[Extracted data entries]
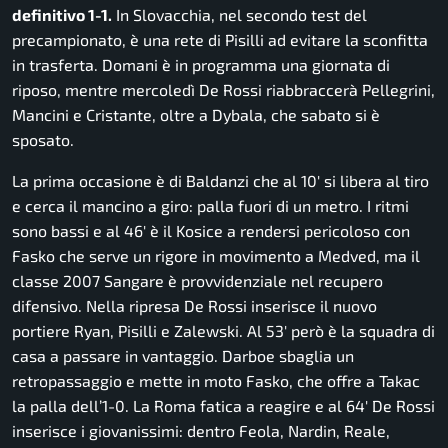
definitivo 1-1.
In Slovacchia, nel secondo test del
precampionato, è una rete di Pisilli ad evitare la sconfitta
in trasferta. Domani è in programma una giornata di
riposo, mentre mercoledì De Rossi riabbraccerà Pellegrini,
Mancini e Cristante, oltre a Dybala, che sabato si è
sposato.
La prima occasione è di Baldanzi che al 10′ si libera al tiro
e cerca il mancino a giro: palla fuori di un metro. I ritmi
sono bassi e al 46′ è il Kosice a rendersi pericoloso con
Fasko che serve un rigore in movimento a Medved, ma il
classe 2007 Sangare è provvidenziale nel recupero
difensivo. Nella ripresa De Rossi inserisce il nuovo
portiere Ryan, Pisilli e Zalewski. Al 53′ però è la squadra di
casa a passare in vantaggio. Darboe sbaglia un
retropassaggio e mette in moto Fasko, che offre a Takac
la palla dell’1-0. La Roma fatica a reagire e al 64′ De Rossi
inserisce i giovanissimi: dentro Feola, Nardin, Reale,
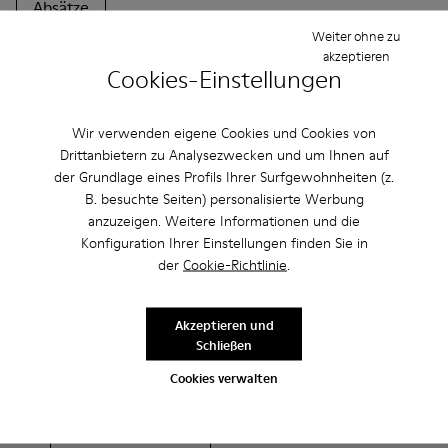
Absätze
Weiter ohne zu
akzeptieren
Cookies-Einstellungen
Wir verwenden eigene Cookies und Cookies von
Drittanbietern zu Analysezwecken und um Ihnen auf
CAMPER
HERREN SCHUHE
SLIPPER SLIPPER FÜR HERREN
der Grundlage eines Profils Ihrer Surfgewohnheiten (z.
B. besuchte Seiten) personalisierte Werbung
anzuzeigen. Weitere Informationen und die
Konfiguration Ihrer Einstellungen finden Sie in
Sale: Jetzt zusätzlich 10% Nachlass
der
Cookie-Richtlinie
.
erhalten
Akzeptieren und
Richtig gelesen. Als Teil unserer Community kommen Sie in den
Genuss von exklusiven Vorteilen, darunter Preisnachlässe,
Schließen
Zugang zum Vorverkauf, Veranstaltungseinladungen. Und das ist
erst der Anfang.
Cookies verwalten
Mitglied werden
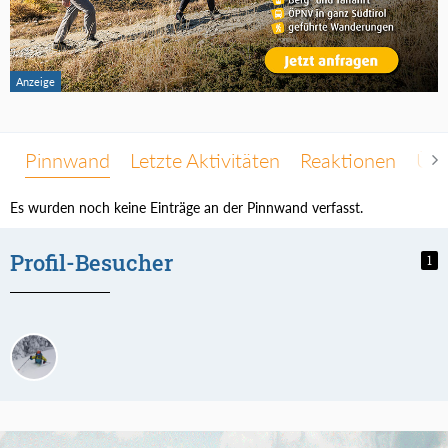
Pinnwand
Letzte Aktivitäten
Reaktionen
Übe
Es wurden noch keine Einträge an der Pinnwand verfasst.
Profil-Besucher
1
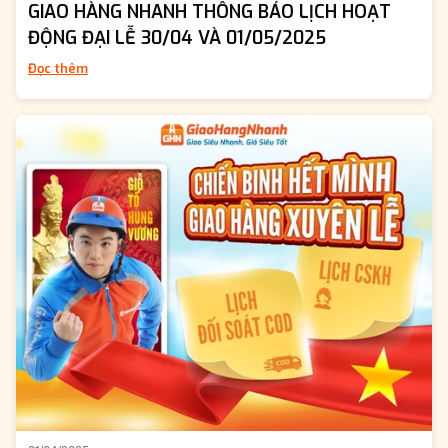
GIAO HÀNG NHANH THÔNG BÁO LỊCH HOẠT
ĐỘNG ĐẠI LỄ 30/04 VÀ 01/05/2025
Đọc thêm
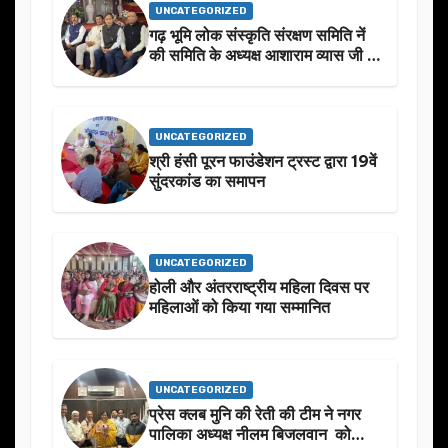
UNCATEGORIZED
गढ़ भूमि लोक संस्कृति संरक्षण समिति नें
की समिति के अध्यक्ष आशाराम व्यास जी के
स्मृति मे प्रस्तावित आगामी कार्यक्रम के
बारे मे चर्चा.
UNCATEGORIZED
श्री हंसी पूरन फाउंडेशन ट्रस्ट द्वारा 19वें
सुंदरकांड का समापन
UNCATEGORIZED
होली और अंतरराष्ट्रीय महिला दिवस पर
महिलाओं को किया गया सम्मानित
UNCATEGORIZED
प्रेस क्लब मुनि की रेती की टीम ने नगर
पालिका अध्यक्ष नीलम बिजलवान को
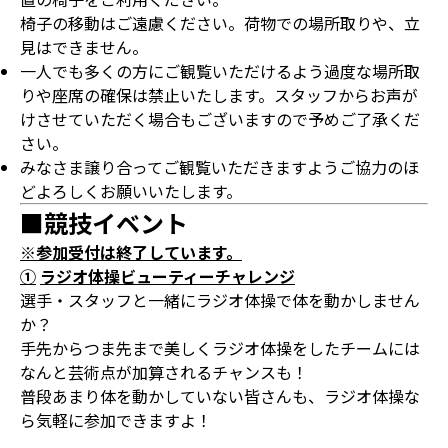
椅子の移動はご遠慮ください。荷物での場所取りや、立
見はできません。
一人でも多くの方にご観覧いただけるよう過度な場所取
りや座席の確保は禁止いたします。スタッフからお声が
けさせていただく場合もございますので予めご了承くだ
さい。
みなさま譲り合ってご観覧いただきますようご協力のほ
どよろしくお願いいたします。
■競技イベント
※参加受付は終了しています。
①
ラジオ体操ビューティーチャレンジ
選手・スタッフと一緒にラジオ体操で体を動かしません
か？
手先からつま先まで美しくラジオ体操をしたチームには
なんと芸術点が加算されるチャンスも！
普段あまり体を動かしていない皆さんも、ラジオ体操な
ら気軽に参加できますよ！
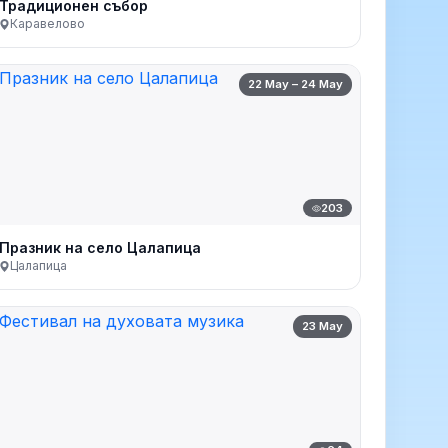
Традиционен събор
Каравелово
22 May – 24 May
203
Празник на село Цалапица
Цалапица
23 May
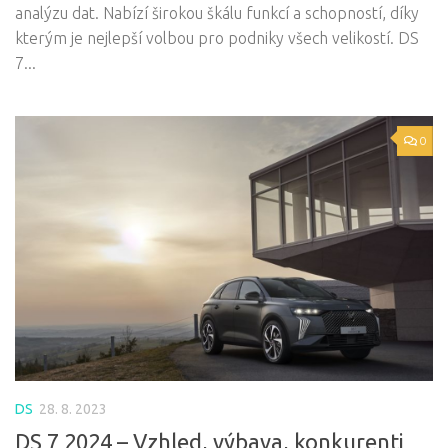
analýzu dat. Nabízí širokou škálu funkcí a schopností, díky
kterým je nejlepší volbou pro podniky všech velikostí. DS
7...
0
DS
28. 8. 2023
DS 7 2024 – Vzhled, výbava, konkurenti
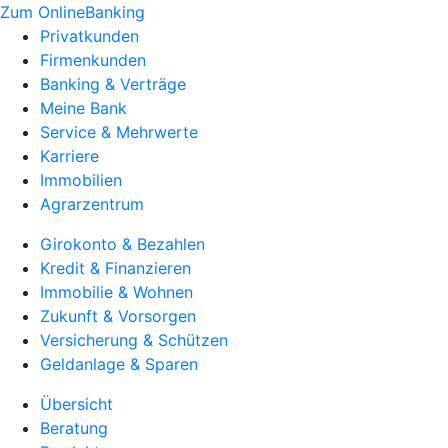
Zum OnlineBanking
Privatkunden
Firmenkunden
Banking & Verträge
Meine Bank
Service & Mehrwerte
Karriere
Immobilien
Agrarzentrum
Girokonto & Bezahlen
Kredit & Finanzieren
Immobilie & Wohnen
Zukunft & Vorsorgen
Versicherung & Schützen
Geldanlage & Sparen
Übersicht
Beratung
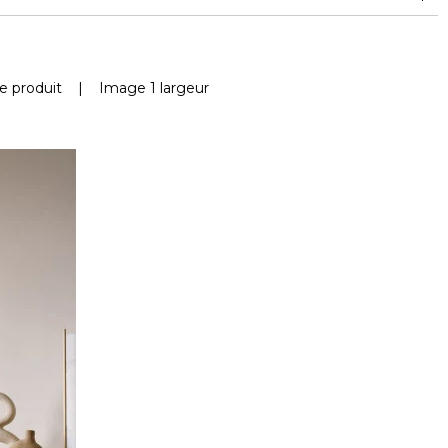
e produit
|
Image 1 largeur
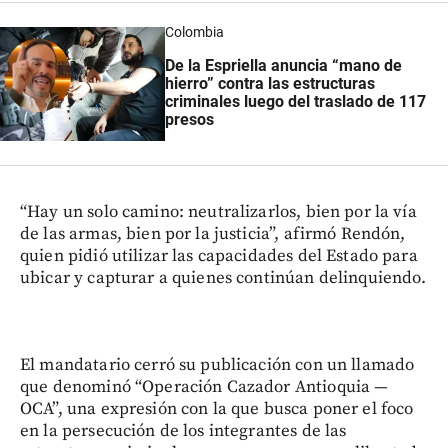
Colombia
De la Espriella anuncia “mano de
hierro” contra las estructuras
criminales luego del traslado de 117
presos
“Hay un solo camino: neutralizarlos, bien por la vía
de las armas, bien por la justicia”, afirmó Rendón,
quien pidió utilizar las capacidades del Estado para
ubicar y capturar a quienes continúan delinquiendo.
El mandatario cerró su publicación con un llamado
que denominó “Operación Cazador Antioquia —
OCA”, una expresión con la que busca poner el foco
en la persecución de los integrantes de las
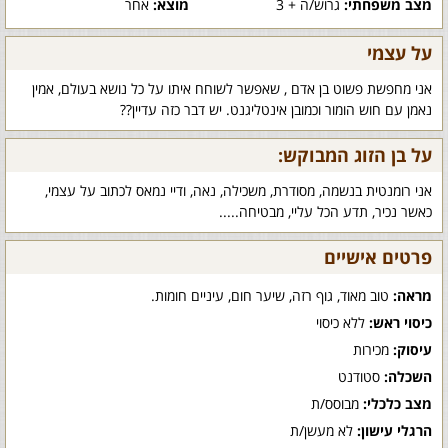
מצב משפחתי:
גרוש/ה + 3
מוצא:
אחר
על עצמי
אני מחפשת פשוט בן אדם , שאפשר לשוחח איתו על כל נושא בעולם, אמין
נאמן עם חוש הומור וכמובן אינטליגנט. יש דבר כזה עדיין??
על בן הזוג המבוקש:
אני רומנטית בנשמה, מסודרת, משכילה, נאה, ודיי נמאס לכתוב על עצמי,
כאשר נכיר, תדע הכל עליי, מבטיחה.....
פרטים אישיים
מראה:
טוב מאוד, גוף רזה, שיער חום, עיניים חומות.
כיסוי ראש:
ללא כיסוי
עיסוק:
מכירות
השכלה:
סטודנט
מצב כלכלי:
מבוסס/ת
הרגלי עישון:
לא מעשן/ת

■ YOUR GOAL
Return all lines from the data above with "Fasko" in them.

■ ANSWER BOX
Fasko che serve un rigore in movimento a Medved, ma il
retropassaggio e mette in moto Fasko, che offre a Takac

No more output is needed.